With digital technologies on the rise, more Australians than ever before are falling victim to cyber crime, and recently businesses have been in the cross-hairs.
From identity theft to credit card fraud, email scams, and computer viruses, the number of ways that criminals can access your personal information online has more than doubled in the past decade. In fact, a startling new report released by Veda, the leading provider of credit information and analysis in Australia and New Zealand, shows that one in four Australians claimed to be a victim of identity theft or fraud in 2015. This means that 3.8 million people inadvertently became pawns in the global fraud marketplace last year. But, Fiona Long, Veda’s Head of Cybercrime, says she fears that this is just the “tip of the iceberg,” with many more Australians living their lives like normal, completely unaware that their data has been stolen or compromised.
“The issue of identity fraud is not going to abate. The virtual economy has created a world of opportunity for cybercriminals,”

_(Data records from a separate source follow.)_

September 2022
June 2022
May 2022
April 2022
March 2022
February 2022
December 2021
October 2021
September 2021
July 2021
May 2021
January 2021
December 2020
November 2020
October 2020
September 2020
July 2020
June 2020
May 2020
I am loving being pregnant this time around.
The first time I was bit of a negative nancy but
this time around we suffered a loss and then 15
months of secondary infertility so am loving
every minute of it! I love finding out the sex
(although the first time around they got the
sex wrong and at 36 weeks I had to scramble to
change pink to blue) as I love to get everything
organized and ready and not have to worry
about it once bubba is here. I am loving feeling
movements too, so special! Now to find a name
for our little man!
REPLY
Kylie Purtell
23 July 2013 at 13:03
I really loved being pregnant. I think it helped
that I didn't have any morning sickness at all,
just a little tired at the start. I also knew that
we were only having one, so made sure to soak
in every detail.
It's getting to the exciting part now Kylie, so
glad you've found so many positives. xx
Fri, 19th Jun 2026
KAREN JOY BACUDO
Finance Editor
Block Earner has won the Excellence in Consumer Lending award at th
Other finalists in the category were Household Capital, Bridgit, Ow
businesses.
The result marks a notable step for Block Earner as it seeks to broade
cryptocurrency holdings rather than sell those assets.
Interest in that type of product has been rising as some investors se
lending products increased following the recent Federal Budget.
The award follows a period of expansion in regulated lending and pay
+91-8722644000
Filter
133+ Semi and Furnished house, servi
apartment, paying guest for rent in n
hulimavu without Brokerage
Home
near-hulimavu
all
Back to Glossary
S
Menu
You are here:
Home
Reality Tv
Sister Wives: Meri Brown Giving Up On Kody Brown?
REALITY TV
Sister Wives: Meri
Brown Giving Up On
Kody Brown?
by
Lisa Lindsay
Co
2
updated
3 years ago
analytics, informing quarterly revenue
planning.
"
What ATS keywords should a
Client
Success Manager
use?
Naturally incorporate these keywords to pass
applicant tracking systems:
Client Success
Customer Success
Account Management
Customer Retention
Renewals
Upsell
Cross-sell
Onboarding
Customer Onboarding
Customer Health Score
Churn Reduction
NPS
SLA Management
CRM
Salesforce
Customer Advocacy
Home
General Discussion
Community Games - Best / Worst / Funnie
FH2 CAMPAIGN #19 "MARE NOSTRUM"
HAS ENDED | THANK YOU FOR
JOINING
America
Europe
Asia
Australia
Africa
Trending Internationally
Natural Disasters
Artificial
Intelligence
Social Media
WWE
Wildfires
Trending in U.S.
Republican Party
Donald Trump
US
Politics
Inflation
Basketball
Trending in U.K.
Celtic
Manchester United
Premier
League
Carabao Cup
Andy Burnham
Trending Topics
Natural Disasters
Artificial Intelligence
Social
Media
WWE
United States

Is your business at risk of cyber crime?
With cyber crime growing in frequency, many businesses have discovered that their valuable data is at risk too. For example, the CFO of one of Australia’s largest insurance groups recently received a precarious email with an attached invoice for $50,000 from his CEO. The email contained the appropriate sender address, signature, privacy blurb, and even the language sounded just like the CEO in question. Everything seemed perfectly normal. Except for one thing. The CFO had never, in the seven years that he had been working at the insurance group, received an email with an attached invoice from his CEO. He jumped on the phone immediately and confirmed with his CEO that the email was a scam.
Unfortunately, not all cyber crimes end quite so easily. The Australian Government estimates that identity crime costs Australia around $2 billion a year with a further $350 million spent on preventing and responding to identity crime annually.
Imelda Newton, the General Manager of Veda, says that the damage caused by online scams and identity theft can sometimes be irreparable.
“The cost of brand damage to an institution that suffers a major data breach, or the cost of the embarrassment felt by a consumer if they are refused credit because their identity has been stolen, is immeasurable,”
Earlier in the year, the Government announced that it was prepared to strike back at cyber criminals, with $230 million of funds to be spent on a new cyber security strategy, including 100 new cyber specialists to combat “foreign adversaries”.
But what about cyber crime insurance? Can you protect your business from financial losses incurred by hackers, criminals, and online offenders?
Cyber crime insurance grows in demand
As with every other technology sector, cyber crime insurance is an emerging field. Many insurance companies offer some form of protection against cyber attacks, but the solutions are not all-encompassing.
For example, at Allsafe Insurance, one of our clients recently came to us with a dilemma involving an email scam and an unlawful bank transfer. A supplier received an email from our client advising them that they now had a new bank account and enclosed were the details. Not thinking anything of it, the supplier promptly updated our client’s bank account details and paid an outstanding debt of $10k into the new account. Once again, the email looked legitimate; the sender email address was correct, and there was a familiar signature and privacy blurb at the bottom. However, about a week later, our client contacted the supplier chasing the $10k debt and was told it had already been paid. The supplier told the client that they had paid the funds into their new account. But, of course, our client had not changed their bank account details in some 15 years!
As cyber security has been thrust into the spotlight, cases like this have prompted businesses and insurance companies to start a conversation about what needs to be done to safeguard against cyber crime. According to Chris Mackinnon, the General Representative of Lloyd’s Australia, the truly difficult risks of today are those which are rapidly evolving in the cyber crime space. “The unquantifiable threats surrounding cyber represent one of the biggest challenges the industry has ever faced,” he says. “The perils are evolving more rapidly than the products. Liability wordings become exposed to risks that didn’t exist at the time of writing, so how do you price that risk?”
Stay alert and educate yourself
Okay, so if you can’t gain access to cyber crime insurance or there are no existing policies that fit your unique situation just yet, what is the best thing to do? For now, we recommend educating yourself about cyber security and training your staff to be vigilant. In a lot of the cases we have seen, it has been because of dedicated and observant staff that cyber attacks have not escalated into something much worse.